» Problem: Below are the records. List every line holding the word "hoeveelheden".

» Given data:
****************

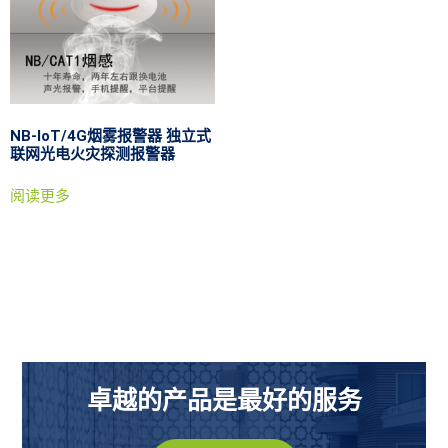
NB-IoT/4G烟雾报警器 独立式
联网光电火灾探测报警器
阅读更多
卓越的产品是最好的服务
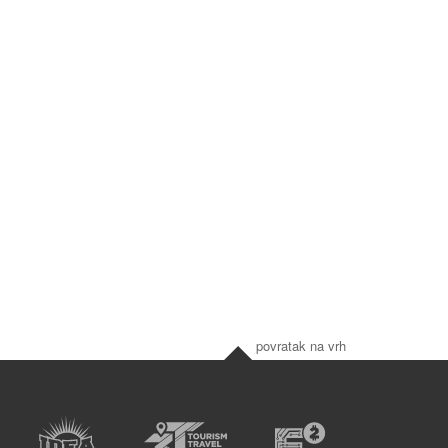
povratak na vrh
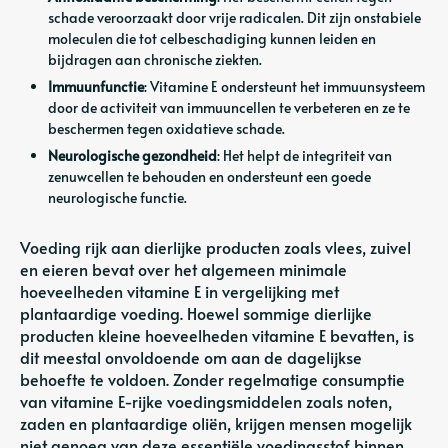
schade veroorzaakt door vrije radicalen. Dit zijn onstabiele
moleculen die tot celbeschadiging kunnen leiden en
bijdragen aan chronische ziekten.
Immuunfunctie
: Vitamine E ondersteunt het immuunsysteem
door de activiteit van immuuncellen te verbeteren en ze te
beschermen tegen oxidatieve schade.
Neurologische gezondheid
: Het helpt de integriteit van
zenuwcellen te behouden en ondersteunt een goede
neurologische functie.
Voeding rijk aan dierlijke producten zoals vlees, zuivel
en eieren bevat over het algemeen minimale
hoeveelheden vitamine E in vergelijking met
plantaardige voeding. Hoewel sommige dierlijke
producten kleine hoeveelheden vitamine E bevatten, is
dit meestal onvoldoende om aan de dagelijkse
behoefte te voldoen. Zonder regelmatige consumptie
van vitamine E-rijke voedingsmiddelen zoals noten,
zaden en plantaardige oliën, krijgen mensen mogelijk
niet genoeg van deze essentiële voedingsstof binnen.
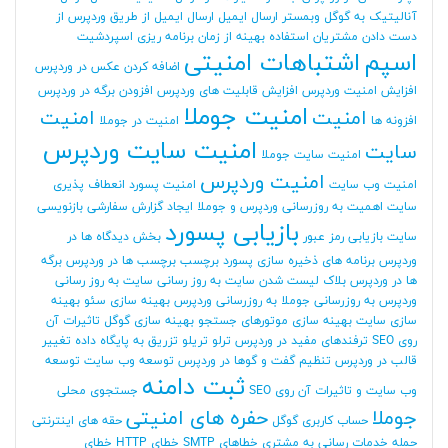
آنالیتیک به گوگل وبمستر
ارسال ایمیل
ارسال ایمیل از طریق وردپرس
از
دست دادن مشتریان
استفاده بهینه از زمان برنامه ریزی
اسپردشیت
اسپم
اشتباهات امنیتی
اضافه کردن عکس در وردپرس
افزایش امنیت وردپرس
افزایش قابلیت های وردپرس
افزودن برگه در وردپرس
امنیت جوملا
امنیت
امنیت
افزونه ها
امنیت در جوملا
امنیت سایت وردپرس
سایت
امنیت سایت جوملا
امنیت وردپرس
امنیت وب سایت
امنیت پسورد
انعطاف پذیری
سایت
اهمیت به روزرسانی وردپرس و جوملا
ایجاد گزارش سفارشی
بازنویسی
بازیابی پسورد
سایت
بازیابی رمز عبور
بخش دیدگاه ها در
وردپرس
برنامه های ذخیره سازی پسورد
برچسب
برچسب ها در وردپرس
برگه
ها در وردپرس
بلاک لیست شدن سایت
به روز رسانی سایت
به روز رسانی
وردپرس
به روزرسانی جوملا
به روزرسانی وردپرس
بهینه سازی سئو
بهینه
سازی سایت
بهینه سازی موتورهای جستجو
بهینه سازی گوگل
تاثیرات آن
روی SEO
ترفندهای مفید در وردپرس
ترلو
تریلو
تزریق به پایگاه داده
تغییر
قالب در وردپرس
تنظیم گفت و گوها در وردپرس
توسعه وب سایت
توسعه
ثبت دامنه
وب سایت و تاثیرات آن روی SEO
جستجوی محلی
جوملا
حفره های امنیتی
حساب کاربری گوگل
حقه های اینترنتی
حمله
خدمات رسانی به مشتری
خطاهای SMTP
خطای HTTP
خطای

****************

» Response area:
hoeveelheden vitamine E in vergelijking met
producten kleine hoeveelheden vitamine E bevatten, is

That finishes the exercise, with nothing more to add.